Relationships are the key to “Silver Linings Playbook,” and the relationships between Pat and Tiffany and Pat Jr. and Pat Sr. are what make “Silver Linings” stand out.

Pat and Tiffany are misfits among misfits, but they seem to get each other. Many of their scenes together and much of their banter are infused with such manic energy that it is hard to tell if they should kiss or hit each other. The chemistry between Cooper and Lawrence clicks beautifully. Lawrence continues to impress, tackling challenging roles with acting chops beyond her years. Here, she’s tough as nails, but the sympathy Lawrence gives as her anti-social façade begins to peel away is devastating.

“I’m Tommy’s whore widow,” she tells a police officer. “Minus the whore part, sometimes.”

Cooper has never been better, and who thought he had anything so composed and risk-taking, as his performance as Pat, in him? Pat Jr. and Pat Sr. have little to bond over, save football. In one scene, Pat Sr. (the legendary Robert De Niro at his best in years) gives a tearful confession to Pat Jr. for having spent more time with Pat Jr.’s brother than with him. Pat Sr. struggles with how to deal with a bipolar son. De Niro’s performance is honest and indicting, never glancing over the darker parts.

And that’s what makes “Silver Linings” such a remarkable comedy.

It manages to be painfully funny, affirming the goodness and beauty of humanity without taking many, if any, shortcuts. Balancing the tone of the film, which wants all at once to address mental illness while being a screwball comedy, is no small feat, but Russell pulls it off.

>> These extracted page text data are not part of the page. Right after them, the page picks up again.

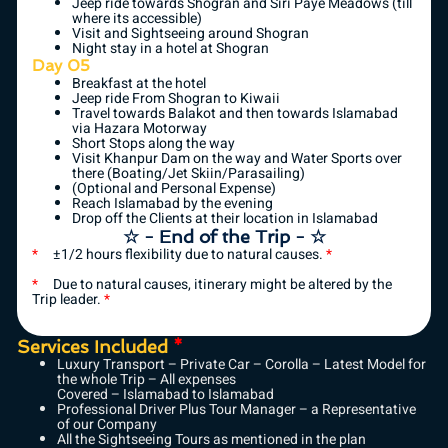
Jeep ride towards Shogran and Siri Paye Meadows (till
where its accessible)
Visit and Sightseeing around Shogran
Night stay in a hotel at Shogran
Day 05
Breakfast at the hotel
Jeep ride From Shogran to Kiwaii
Travel towards Balakot and then towards Islamabad
via Hazara Motorway
Short Stops along the way
Visit Khanpur Dam on the way and Water Sports over
there (Boating/Jet Skiin/Parasailing)
(Optional and Personal Expense)
Reach Islamabad by the evening
Drop off the Clients at their location in Islamabad
☆ - End of the Trip - ☆
*
±1/2 hours flexibility due to natural causes.
*
*
Due to natural causes, itinerary might be altered by the
Trip leader.
*
Services Included
*
Luxury Transport – Private Car – Corolla – Latest Model for
the whole Trip – All expenses
Covered – Islamabad to Islamabad
Professional Driver Plus Tour Manager – a Representative
of our Company
All the Sightseeing Tours as mentioned in the plan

His characters are wild and loud, providing his thespians to act, with a capital “A.” His camera floats from face to face, almost improvisationally, granting close-ups to moments of pleasure and of pain in equal measure.

The film is an ode to the power of positive thinking, but not a naïve one. From Cooper and Lawrence to De Niro and Weaver, there’s not a bad performance among the bunch. Russell even gets something out of Chris Tucker and Juila Stiles.

Some viewers have complained that “Silver Linings” takes the easy way out. For as bold and challenging as it is at times, the film does seem to wrap up tidily and conventionally. However, the happy ending can only be happy to people involved. Without giving too much away, nothing truly remarkable is achieved, only something deeply significant to Russell’s island of misfit toys. The world is dark the way it is, and as Pat Jr. muses why can’t someone write a happy ending?